Importa sublinhar que as famílias que têm rendimentos inferiores a 60% da mediana não têm rendimentos todos iguais. O agravamento do risco de pobreza é mais brutal para os jovens e os mais velhos tendo, como consequência, não apenas o maior agravamento das suas condições de pobreza mas, também, das condições de sustentabilidade da sociedade portuguesa, em termos sociais mas, também, em termos económicos.

Nunca é demais ter presente as conclusões do estudo do INE; no entanto, entendi aqui voltar ao assunto porque muita “boa” gente rapidamente as esquece ou se comporta como se as tivesse esquecido. Vem isto a propósito de um Programa televisivo emitido no passado dia 7, em que intervieram, um economista (também Conselheiro de Estado) e um jurista que, também, faz de economista, Programa esse que se propôs como tema a discussão a pobreza em Portugal.

Pois bem, o tema do empobrecimento em Portugal foi apresentado como um “tema sobre que gira alguma confusão”. O animador do Programa propôs-se contribuir para que durante a sessão se fizesse luz sobre a questão. Para o efeito, acrescentou que o seu convidado tem uns quadros que certamente tudo esclarecerão. Importa sublinhar que este animador tem por hábito procurar esclarecer, as questões que leva ao Programa, através da apresentação dos números e gráficos que aí apresenta. Deduz a mais-valia do esclarecimento pelo facto de que “quem por aí anda a falar destas coisas não tem números nem gráficos, nem percebe nada disto”.

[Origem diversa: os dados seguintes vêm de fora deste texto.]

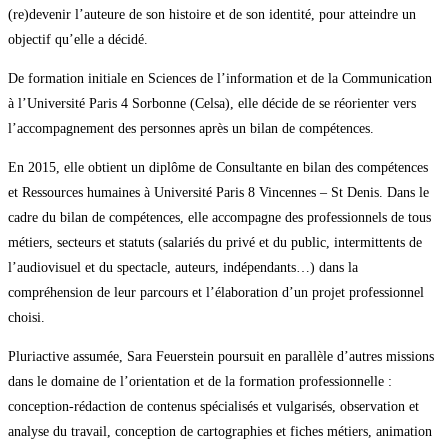
(re)devenir l’auteure de son histoire et de son identité, pour atteindre un
objectif qu’elle a décidé.
De formation initiale en Sciences de l’information et de la Communication
à l’Université Paris 4 Sorbonne (Celsa), elle décide de se réorienter vers
l’accompagnement des personnes après un bilan de compétences.
En 2015, elle obtient un diplôme de Consultante en bilan des compétences
et Ressources humaines à Université Paris 8 Vincennes – St Denis. Dans le
cadre du bilan de compétences, elle accompagne des professionnels de tous
métiers, secteurs et statuts (salariés du privé et du public, intermittents de
l’audiovisuel et du spectacle, auteurs, indépendants…) dans la
compréhension de leur parcours et l’élaboration d’un projet professionnel
choisi.
Pluriactive assumée, Sara Feuerstein poursuit en parallèle d’autres missions
dans le domaine de l’orientation et de la formation professionnelle :
conception-rédaction de contenus spécialisés et vulgarisés, observation et
analyse du travail, conception de cartographies et fiches métiers, animation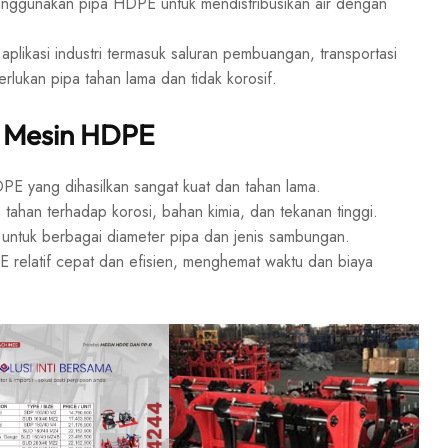
menggunakan pipa HDPE untuk mendistribusikan air dengan
likasi industri termasuk saluran pembuangan, transportasi
rlukan pipa tahan lama dan tidak korosif.
 Mesin HDPE
 yang dihasilkan sangat kuat dan tahan lama.
han terhadap korosi, bahan kimia, dan tekanan tinggi.
ntuk berbagai diameter pipa dan jenis sambungan.
elatif cepat dan efisien, menghemat waktu dan biaya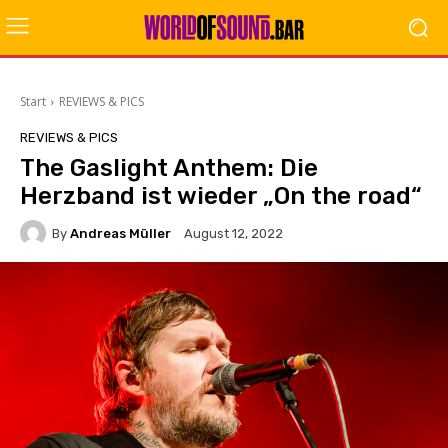
Start
REVIEWS & PICS
REVIEWS & PICS
The Gaslight Anthem: Die
Herzband ist wieder „On the road“
By
Andreas Müller
August 12, 2022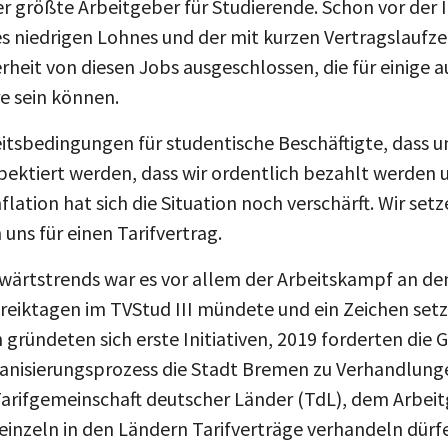
s niedrigen Lohnes und der mit kurzen Vertragslaufze
eit von diesen Jobs ausgeschlossen, die für einige au
re sein können.
itsbedingungen für studentische Beschäftigte, dass u
ektiert werden, dass wir ordentlich bezahlt werden
ation hat sich die Situation noch verschärft. Wir setz
uns für einen Tarifvertrag.
wärtstrends war es vor allem der Arbeitskampf an de
treiktagen im TVStud III mündete und ein Zeichen set
ründeten sich erste Initiativen, 2019 forderten die
anisierungsprozess die Stadt Bremen zu Verhandlung
arifgemeinschaft deutscher Länder (TdL), dem Arbei
 einzeln in den Ländern Tarifverträge verhandeln dürf
 und die Jahrzehnte andauernde, politische Blockad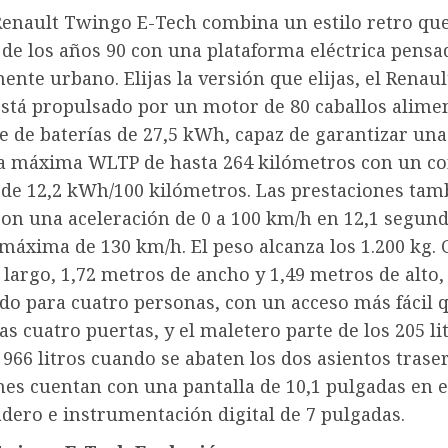
Renault Twingo E-Tech combina un estilo retro qu
 de los años 90 con una plataforma eléctrica pensa
nte urbano. Elijas la versión que elijas, el Renau
 está propulsado por un motor de 80 caballos alime
e de baterías de 27,5 kWh, capaz de garantizar una
 máxima WLTP de hasta 264 kilómetros con un 
 de 12,2 kWh/100 kilómetros. Las prestaciones tam
con una aceleración de 0 a 100 km/h en 12,1 segun
máxima de 130 km/h. El peso alcanza los 1.200 kg. 
largo, 1,72 metros de ancho y 1,49 metros de alto,
o para cuatro personas, con un acceso más fácil 
las cuatro puertas, y el maletero parte de los 205 li
s 966 litros cuando se abaten los dos asientos trase
nes cuentan con una pantalla de 10,1 pulgadas en e
adero e instrumentación digital de 7 pulgadas.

Independentemente da eventual objetivação que pode ser dada à argumentação com a apresentação de números e gráficos, importa esclarecer que quaisquer números e gráficos são destituídos de qualquer valia quando, como é o caso, não se revelam as suas fontes e as metodologias utilizadas para os obter. Isto é, sem a explicitação destes pressupostos, os dados de um interlocutor valem tanto como os dados de um outro interlocutor que tenha idêntico comportamento.

Mas vejamos alguns pontos da "conversa" realizada. O economista convidado começou por declarar que adotaria uma abordagem macroeconómica, já que não possuía dados que lhe permitissem ter em conta o comportamento das famílias. Será que o INE lhe bloqueou o acesso aos dados do Inquérito às Condições de Vida e de Rendimento e que o Inquérito não tem impacto macroeconómico? Não parecendo que tal bloqueamento tenha existido, então, a única conclusão que se pode retirar é a de que o Estudo do INE foi voluntariamente afastado da reflexão.

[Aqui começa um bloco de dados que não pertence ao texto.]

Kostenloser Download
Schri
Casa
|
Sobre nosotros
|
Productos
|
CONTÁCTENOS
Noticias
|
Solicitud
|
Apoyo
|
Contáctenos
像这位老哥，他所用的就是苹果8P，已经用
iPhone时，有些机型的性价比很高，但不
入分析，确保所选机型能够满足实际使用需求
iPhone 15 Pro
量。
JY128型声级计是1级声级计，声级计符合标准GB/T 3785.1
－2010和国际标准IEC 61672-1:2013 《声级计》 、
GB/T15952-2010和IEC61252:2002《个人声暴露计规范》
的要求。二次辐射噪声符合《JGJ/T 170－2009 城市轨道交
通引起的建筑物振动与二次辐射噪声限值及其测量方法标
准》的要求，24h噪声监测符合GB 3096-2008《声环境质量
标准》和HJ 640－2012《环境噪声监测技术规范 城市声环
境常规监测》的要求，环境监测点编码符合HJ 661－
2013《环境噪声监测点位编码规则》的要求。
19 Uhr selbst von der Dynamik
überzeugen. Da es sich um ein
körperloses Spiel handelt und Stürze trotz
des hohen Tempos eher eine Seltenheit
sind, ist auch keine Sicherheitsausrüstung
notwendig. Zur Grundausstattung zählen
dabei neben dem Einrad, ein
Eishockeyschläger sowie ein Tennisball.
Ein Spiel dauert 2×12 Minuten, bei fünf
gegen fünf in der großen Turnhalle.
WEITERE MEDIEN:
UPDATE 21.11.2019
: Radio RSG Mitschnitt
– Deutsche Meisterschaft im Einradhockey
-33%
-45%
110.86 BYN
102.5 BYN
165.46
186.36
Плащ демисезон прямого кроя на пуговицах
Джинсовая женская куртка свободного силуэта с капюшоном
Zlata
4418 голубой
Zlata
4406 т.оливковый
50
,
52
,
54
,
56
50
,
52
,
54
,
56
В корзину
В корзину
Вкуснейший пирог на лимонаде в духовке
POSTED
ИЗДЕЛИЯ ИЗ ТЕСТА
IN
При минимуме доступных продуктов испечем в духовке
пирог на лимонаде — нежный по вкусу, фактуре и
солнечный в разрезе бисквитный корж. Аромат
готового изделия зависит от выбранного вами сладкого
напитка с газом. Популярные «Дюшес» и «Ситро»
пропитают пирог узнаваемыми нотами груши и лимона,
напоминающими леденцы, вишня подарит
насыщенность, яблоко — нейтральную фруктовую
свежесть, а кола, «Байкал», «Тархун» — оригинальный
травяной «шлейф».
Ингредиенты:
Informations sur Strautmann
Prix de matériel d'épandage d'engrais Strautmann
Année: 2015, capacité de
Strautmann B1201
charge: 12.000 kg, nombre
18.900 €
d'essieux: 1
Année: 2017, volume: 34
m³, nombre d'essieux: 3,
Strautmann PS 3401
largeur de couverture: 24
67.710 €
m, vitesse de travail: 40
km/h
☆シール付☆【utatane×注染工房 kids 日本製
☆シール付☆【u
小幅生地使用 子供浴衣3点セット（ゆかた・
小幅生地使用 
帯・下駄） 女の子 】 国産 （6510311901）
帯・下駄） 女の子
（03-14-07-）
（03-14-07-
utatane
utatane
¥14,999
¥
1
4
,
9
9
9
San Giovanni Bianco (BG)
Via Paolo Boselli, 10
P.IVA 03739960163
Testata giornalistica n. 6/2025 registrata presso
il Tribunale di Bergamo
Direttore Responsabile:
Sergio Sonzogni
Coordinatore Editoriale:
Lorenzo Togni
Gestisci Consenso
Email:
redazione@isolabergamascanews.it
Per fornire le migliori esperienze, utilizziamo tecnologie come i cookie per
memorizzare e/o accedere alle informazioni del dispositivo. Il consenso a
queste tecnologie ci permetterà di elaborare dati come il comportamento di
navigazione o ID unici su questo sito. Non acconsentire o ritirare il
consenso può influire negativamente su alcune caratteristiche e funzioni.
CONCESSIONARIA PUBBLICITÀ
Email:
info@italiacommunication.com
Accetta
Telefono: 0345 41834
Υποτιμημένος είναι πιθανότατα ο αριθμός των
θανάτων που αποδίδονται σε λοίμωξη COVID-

Em alternativa o que é que foi feito? Começou por ser afirmado que a pobreza em Portugal não era tão grave quanto tem andado por aí a ser proclamado. Para justificar esta afirmação foi utilizada uma argumentação verdadeiramente espantosa.

Foi introduzida a distinção entre a pobreza real (a que de facto existe) e a pobreza “percebida” (a que se percebe!), que não existe, mas que as pessoas percebem que existe. E porque é que as pessoas percebem uma coisa diferente da que é efetivamente real?

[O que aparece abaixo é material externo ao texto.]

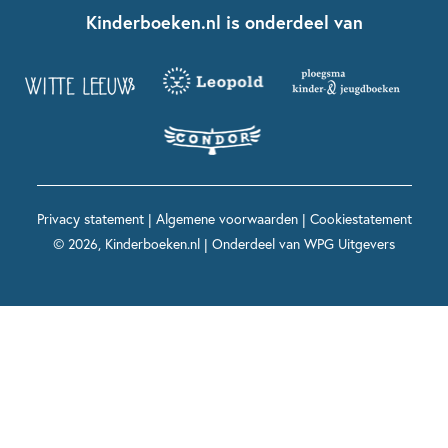
Nationale Voorleesdagen
Contact
Kinderboeken.nl is onderdeel van
Kinderboeken diversiteit
Boekentips 9 - 12 jaar
Kikker
Griffels en Penselen
Advies op maat
Grappige kinderboeken
Boekentips 12+ jaar
Spekkie en Sproet
Woutertje Pieterse Prijs
Nieuwsbrief
Spannende kinderboeken
Boekentips 15+ jaar
Mees Kees
Kinderboeken top 10
Alle boeken per onderwerp
Voor volwassenen
De regels van Floor
Prentenboeken top 10
Privacy statement
|
Algemene voorwaarden
|
Cookiestatement
Maxi & Helium
© 2026, Kinderboeken.nl | Onderdeel van
WPG Uitgevers
Voor het onderwijs
Alle kinderboekenpersonages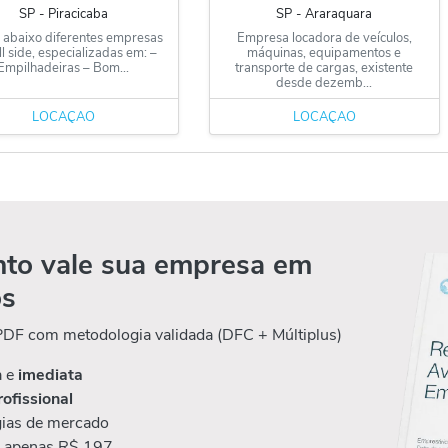
SP
‐
Piracicaba
SP
‐
Araraquara
 abaixo diferentes empresas
Empresa locadora de veículos,
ll side, especializadas em: –
máquinas, equipamentos e
Empilhadeiras – Bom...
transporte de cargas, existente
desde dezemb...
LOCAÇÃO
LOCAÇÃO
to vale sua empresa em
os
 PDF com metodologia validada (DFC + Múltiplus)
a e
imediata
rofissional
ias de mercado
r apenas R$ 197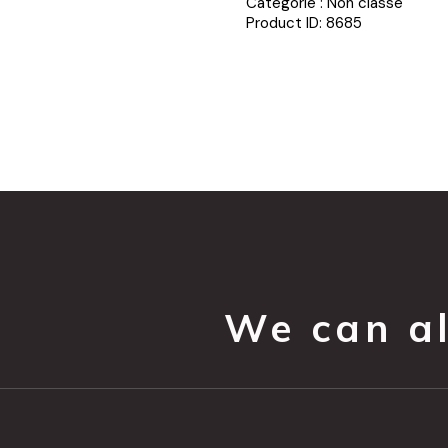
Catégorie :
Non classé
Product ID:
8685
We can all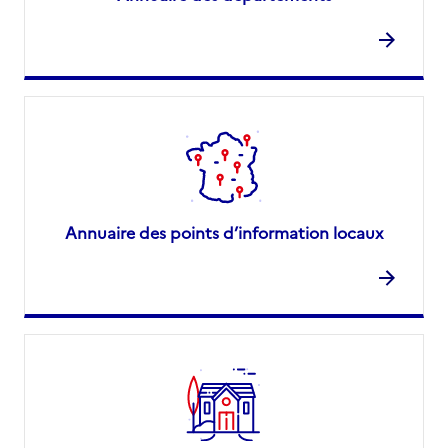
Annuaire des points d’information locaux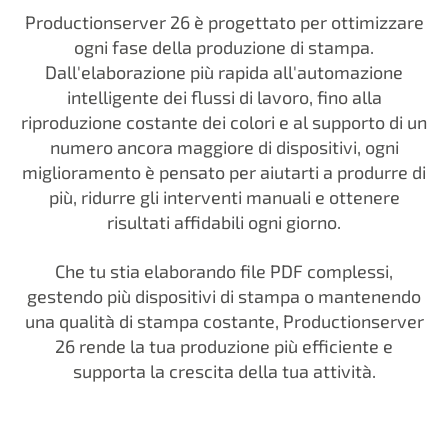
Productionserver 26 è progettato per ottimizzare
ogni fase della produzione di stampa.
Dall'elaborazione più rapida all'automazione
intelligente dei flussi di lavoro, fino alla
riproduzione costante dei colori e al supporto di un
numero ancora maggiore di dispositivi, ogni
miglioramento è pensato per aiutarti a produrre di
più, ridurre gli interventi manuali e ottenere
risultati affidabili ogni giorno.
Che tu stia elaborando file PDF complessi,
gestendo più dispositivi di stampa o mantenendo
una qualità di stampa costante, Productionserver
26 rende la tua produzione più efficiente e
supporta la crescita della tua attività.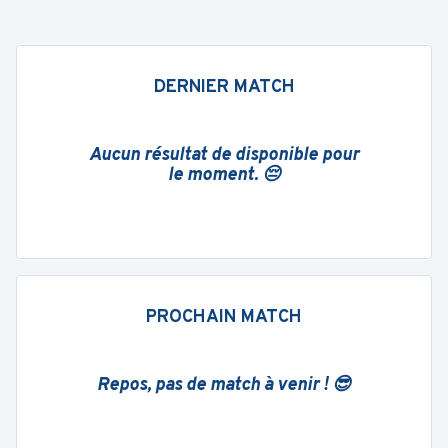
DERNIER MATCH
Aucun résultat de disponible pour
le moment. 😔
PROCHAIN MATCH
Repos, pas de match à venir ! 😎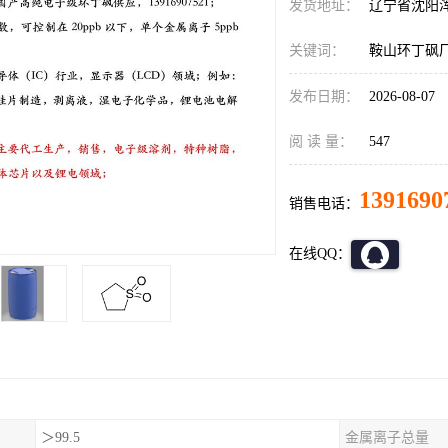
发货地址：
辽宁省沈阳
关键词：
鞍山环丁砜
发布日期：
2026-08-07
阅 读 量：
547
1391690
销售电话：
在线QQ：
＞99.5
金属离子总量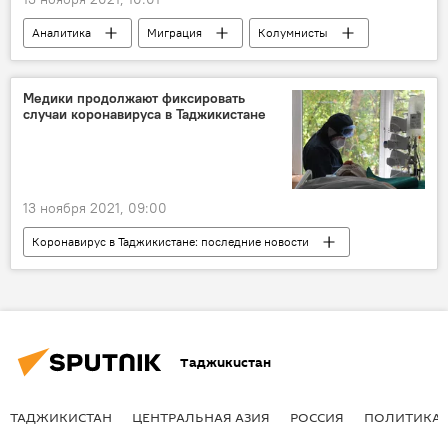
Аналитика
Миграция
Колумнисты
Медики продолжают фиксировать
случаи коронавируса в Таджикистане
13 ноября 2021, 09:00
Коронавирус в Таджикистане: последние новости
Таджикистан
Здравоохранение
Минздрав Таджикистана
коронавирус
Таджикистан
ТАДЖИКИСТАН
ЦЕНТРАЛЬНАЯ АЗИЯ
РОССИЯ
ПОЛИТИКА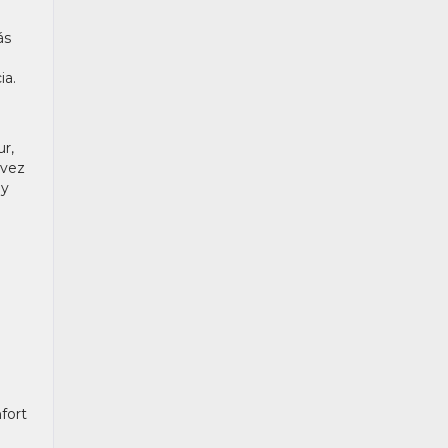
ás
ia.
ur,
 vez
 y
fort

A explicação dos intervenientes no Programa é muito simples: as pessoas sentem-se mais pobres do que aquilo que de facto são, porque deixaram de, como anteriormente, se poder endividar e, por isso, o acréscimo de rendimento que obtinham por essa via passou a ser componente do seu sentimento de pobreza.

Fantástico!

Mais uma vez, os pobres andaram a gastar acima das suas possibilidades (do seu rendimento real). Vêm daí grande parte das dificuldades que o país atravessa, incluindo as da dívida pública! As transferências sociais que procuram tornar menos severa a pobreza não são uma componente importante da dívida pública, para o demonstrar?

Está visto! Assim se percebe que não foram os desmandos financeiros que provocaram a crise; nem a dívida dos que obtiveram financiamentos para a realização de especulação financeira; nem o financiamento a bancos que necessitavam de capitalização; nem o pagamento de PPS; nem a aquisição de serviços de consultoria; etc., etc.

Então isto não é o princípio do delírio? Outros capítulos virão a seguir, certamente.